Learning Parallax for Stereo Event-based Motion Deblurring
This addresses motion deblurring for computer vision applications, but it is incremental as it builds on existing event-based approaches.
The paper tackles motion deblurring by using stereo event and intensity cameras to handle misaligned inputs, achieving superior results over state-of-the-art methods on real-world datasets.

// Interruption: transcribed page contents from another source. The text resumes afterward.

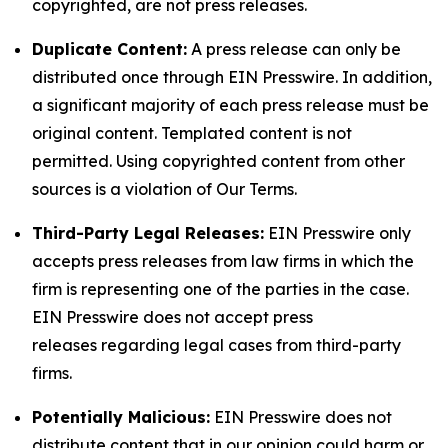
copyrighted, are not press releases.
Duplicate Content:
A press release can only be
distributed once through EIN Presswire. In addition,
a significant majority of each press release must be
original content. Templated content is not
permitted. Using copyrighted content from other
sources is a violation of Our Terms.
Third-Party Legal Releases:
EIN Presswire only
accepts press releases from law firms in which the
firm is representing one of the parties in the case.
EIN Presswire does not accept press
releases regarding legal cases from third-party
firms.
Potentially Malicious:
EIN Presswire does not
distribute content that in our opinion could harm or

Due to the extremely low latency, events have been recently exploited to supplement lost information for motion deblurring. Existing approaches largely rely on the perfect pixel-wise alignment between intensity images and events, which is not always fulfilled in the real world. To tackle this problem, we propose a novel coarse-to-fine framework, named NETwork of Event-based motion Deblurring with STereo event and intensity cameras (St-EDNet), to recover high-quality images directly from the misaligned inputs, consisting of a single blurry image and the concurrent event streams. Specifically, the coarse spatial alignment of the blurry image and the event streams is first implemented with a cross-modal stereo matching module without the need for ground-truth depths. Then, a dual-feature embedding architecture is proposed to gradually build the fine bidirectional association of the coarsely aligned data and reconstruct the sequence of the latent sharp images. Furthermore, we build a new dataset with STereo Event and Intensity Cameras (StEIC), containing real-world events, intensity images, and dense disparity maps. Experiments on real-world datasets demonstrate the superiority of the proposed network over state-of-the-art methods.